When such report is in respect of a case to which Section 170 applies, the police officer shall forward to the Magistrate along with the report:
(a) all documents or relevant extracts thereof on which the prosecution proposes to rely other than those already sent to the Magistrate during investigation;
(b) The statements recorded under Section 161 of all the persons whom the prosecution proposes to examine as its witnesses.

31. What is important to note is that the investigating authority is required to submit a report after completion of investigation and documents as well as relevant extracts thereof on which the prosecution proposes to rely upon along with the said report. The prosecution also is required to place the statements recorded under Section 161 of the Criminal Procedure Code.

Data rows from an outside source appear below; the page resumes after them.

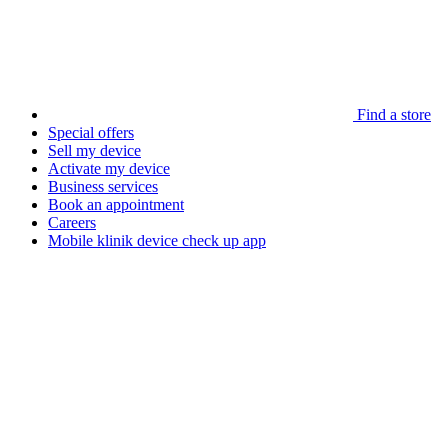
Find a store
Special offers
Sell my device
Activate my device
Business services
Book an appointment
Careers
Mobile klinik device check up app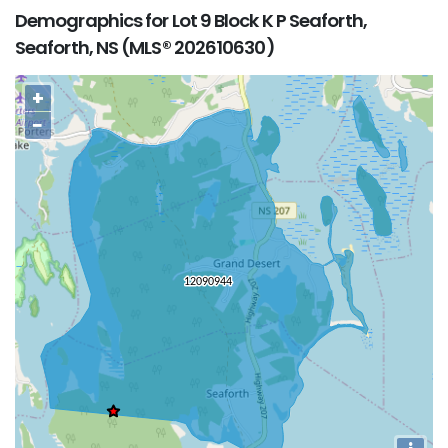
Demographics for Lot 9 Block K P Seaforth,
Seaforth, NS (MLS® 202610630)
+
−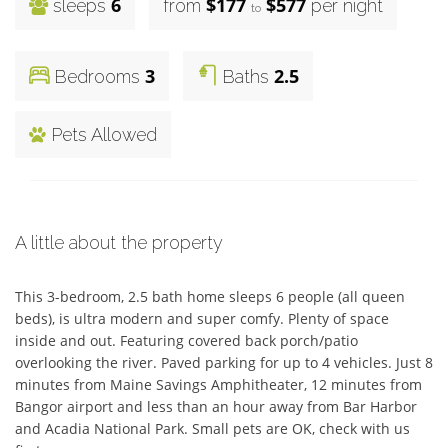
6
$177
$577
sleeps
from
per night
to
3
2.5
Bedrooms
Baths
Pets Allowed
A little about the property
This 3-bedroom, 2.5 bath home sleeps 6 people (all queen 
beds), is ultra modern and super comfy. Plenty of space 
inside and out. Featuring covered back porch/patio 
overlooking the river. Paved parking for up to 4 vehicles. Just 8 
minutes from Maine Savings Amphitheater, 12 minutes from 
Bangor airport and less than an hour away from Bar Harbor 
and Acadia National Park. Small pets are OK, check with us 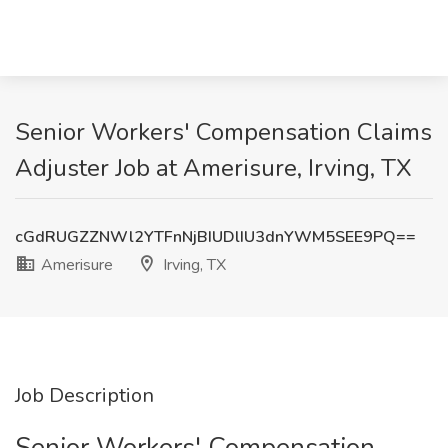
Senior Workers' Compensation Claims
Adjuster Job at Amerisure, Irving, TX
cGdRUGZZNWl2YTFnNjBIUDlIU3dnYWM5SEE9PQ==
Amerisure
Irving, TX
Job Description
Senior Workers' Compensation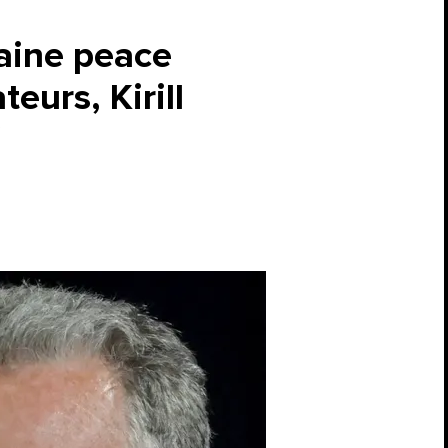
aine peace
eurs, Kirill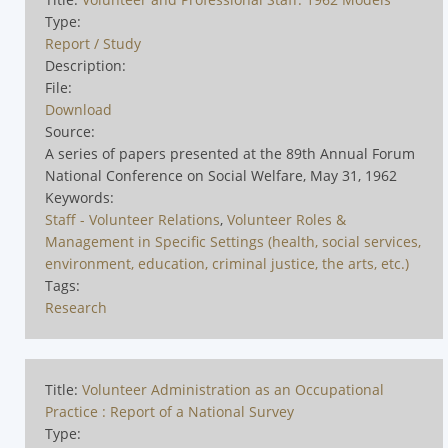
Type:
Report / Study
Description:
File:
Download
Source:
A series of papers presented at the 89th Annual Forum
National Conference on Social Welfare, May 31, 1962
Keywords:
Staff - Volunteer Relations
,
Volunteer Roles &
Management in Specific Settings (health, social services,
environment, education, criminal justice, the arts, etc.)
Tags:
Research
Title:
Volunteer Administration as an Occupational
Practice : Report of a National Survey
Type:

32. Learned Magistrate, thereafter, is to consider the said report and then to decide the future course of section. Taking of cognizance is one of such option left to the learned Magistrate under the statute. The word 'cognizance' means application of mind for the purpose of proceeding future. In the present case, learned Magistrate by order dated 19th August, 2006 took cognizance on receipt of such police report which appears to have been strangely described and dressed in three chargesheets.

33. On behalf of the petitioner it was further submitted that the learned Court could have had no justification for directing issuance of warrant of arrest straightaway. Mr. Roy sought to respond to the challenge mentioning that the alleged offences being serious and certainly being triable by warrant procedure, it was within the competence of the learned Court to direct issuance of warrant of arrest. No doubt, Mr. Roy, is technically right but in the facts and circumstances of the present case, there was perhaps no justification for directly issuing warrant of arrest. But grievance in this regard cannot by any stretch of imagination lead this Court to quash the proceeding.

34. Considering all such facts and circumstances and having regard to the materials on record I find it difficult, if not impossible, to appreciate the grievances, as ventilated on behalf of the petitioner.

35. The present application being C.R.R. No. 2969 of 2006 stands dismissed. Interim order, if any, vacated.

36. It is perhaps needless to mention that this does not take away the the right of the petitioner to raise all the grievances before the learned Trial Court at the appropriate stage.

37. In absence of any material or suggestion that there is any possibility of abusing of the process of law by the petitioner, I think, in the best interest of justice, execution of warrant of arrest issued against the petitioner by the impugned order be stayed for a period of four weeks from this date and the petitioner is directed to appear before the learned Court within a period of three weeks. Upon such appearance, he will be at liberty to file an application for bail and if such application is filed, it is for the learned Trial Court to consider the same and pass necessary order in accordance with law.

38. Criminal department is directed to supply urgent certified copy in compliance with due formalities.